Definition

Tool use in LLMs is the design pattern in which a language model can invoke external tools — such as search engines, databases, calculators, APIs, or code interpreters — to gather information or perform actions that complement its own capabilities. Instead of relying solely on knowledge stored in its weights, the model recognises when it needs external data or computation, generates a structured tool call, receives the tool’s output, and incorporates it into its response. In legal AI, tool use enables models to perform precise tax calculations, query current legislation databases, and verify citations against authoritative sources.

Why it matters

Precision on computations — language models are unreliable at arithmetic; tool use allows them to delegate tax calculations, interest computations, and threshold comparisons to a calculator or code interpreter that produces exact results
Current information — models’ training data has a cut-off date; tool use allows them to query live databases for current tax rates, recent rulings, or the latest legislative amendments
Structured data access — legal databases, tax rate tables, and filing deadline calendars are structured data that models cannot access from their weights; tools bridge this gap
Action capability — beyond information retrieval, tool use enables models to take actions: generating documents, submitting forms, or scheduling tasks as part of an agentic workflow

How it works

Tool use operates through a structured interaction loop:

Tool definition — the system provides the model with descriptions of available tools: their names, what they do, what parameters they accept, and what they return.
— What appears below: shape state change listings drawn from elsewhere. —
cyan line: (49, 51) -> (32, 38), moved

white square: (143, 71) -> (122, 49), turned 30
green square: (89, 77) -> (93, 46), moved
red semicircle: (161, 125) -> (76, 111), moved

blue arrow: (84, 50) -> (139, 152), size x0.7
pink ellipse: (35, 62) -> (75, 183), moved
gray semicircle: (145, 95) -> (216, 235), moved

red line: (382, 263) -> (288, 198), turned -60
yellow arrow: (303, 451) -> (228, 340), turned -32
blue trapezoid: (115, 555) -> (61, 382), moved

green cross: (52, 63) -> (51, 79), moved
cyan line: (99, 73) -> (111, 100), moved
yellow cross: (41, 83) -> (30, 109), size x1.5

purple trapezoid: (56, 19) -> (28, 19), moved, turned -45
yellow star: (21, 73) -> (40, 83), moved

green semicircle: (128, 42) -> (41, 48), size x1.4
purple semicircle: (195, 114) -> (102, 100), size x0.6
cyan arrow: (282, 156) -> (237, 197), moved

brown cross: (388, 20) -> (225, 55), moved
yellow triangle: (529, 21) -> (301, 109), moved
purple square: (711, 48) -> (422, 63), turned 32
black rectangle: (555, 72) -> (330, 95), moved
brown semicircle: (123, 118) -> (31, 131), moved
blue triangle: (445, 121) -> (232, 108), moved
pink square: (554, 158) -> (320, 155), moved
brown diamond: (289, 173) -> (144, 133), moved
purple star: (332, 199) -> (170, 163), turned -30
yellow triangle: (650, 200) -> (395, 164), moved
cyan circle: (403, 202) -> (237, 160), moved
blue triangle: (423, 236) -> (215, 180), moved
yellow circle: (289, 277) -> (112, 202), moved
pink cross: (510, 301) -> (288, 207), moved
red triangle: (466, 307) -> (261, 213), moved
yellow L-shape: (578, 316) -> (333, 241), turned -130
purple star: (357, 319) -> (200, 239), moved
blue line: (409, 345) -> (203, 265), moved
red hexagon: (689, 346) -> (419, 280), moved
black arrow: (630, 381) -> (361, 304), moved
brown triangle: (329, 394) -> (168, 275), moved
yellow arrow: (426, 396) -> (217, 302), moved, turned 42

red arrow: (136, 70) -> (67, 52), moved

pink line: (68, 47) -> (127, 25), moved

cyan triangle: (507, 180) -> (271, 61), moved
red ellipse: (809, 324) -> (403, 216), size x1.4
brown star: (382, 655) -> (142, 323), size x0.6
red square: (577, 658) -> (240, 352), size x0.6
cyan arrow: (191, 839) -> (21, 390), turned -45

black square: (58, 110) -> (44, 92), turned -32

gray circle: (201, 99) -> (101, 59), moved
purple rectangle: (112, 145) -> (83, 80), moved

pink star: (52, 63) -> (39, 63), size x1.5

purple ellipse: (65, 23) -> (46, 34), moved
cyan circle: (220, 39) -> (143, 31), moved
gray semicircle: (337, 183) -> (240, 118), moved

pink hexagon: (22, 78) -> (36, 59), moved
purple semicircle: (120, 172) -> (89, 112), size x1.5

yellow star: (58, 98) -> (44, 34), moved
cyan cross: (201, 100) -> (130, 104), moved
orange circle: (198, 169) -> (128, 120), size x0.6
For a legal AI system, tools might include a legislation search API, a tax rate lookup table, an interest calculator, and a citation verifier.

Tool selection — during response generation, the model determines that it needs information or computation beyond its own capabilities. It generates a structured tool call specifying which tool to use and what parameters to pass. For example: search_legislation(query="article 215 WIB92", jurisdiction="federal", date="2025-01-01").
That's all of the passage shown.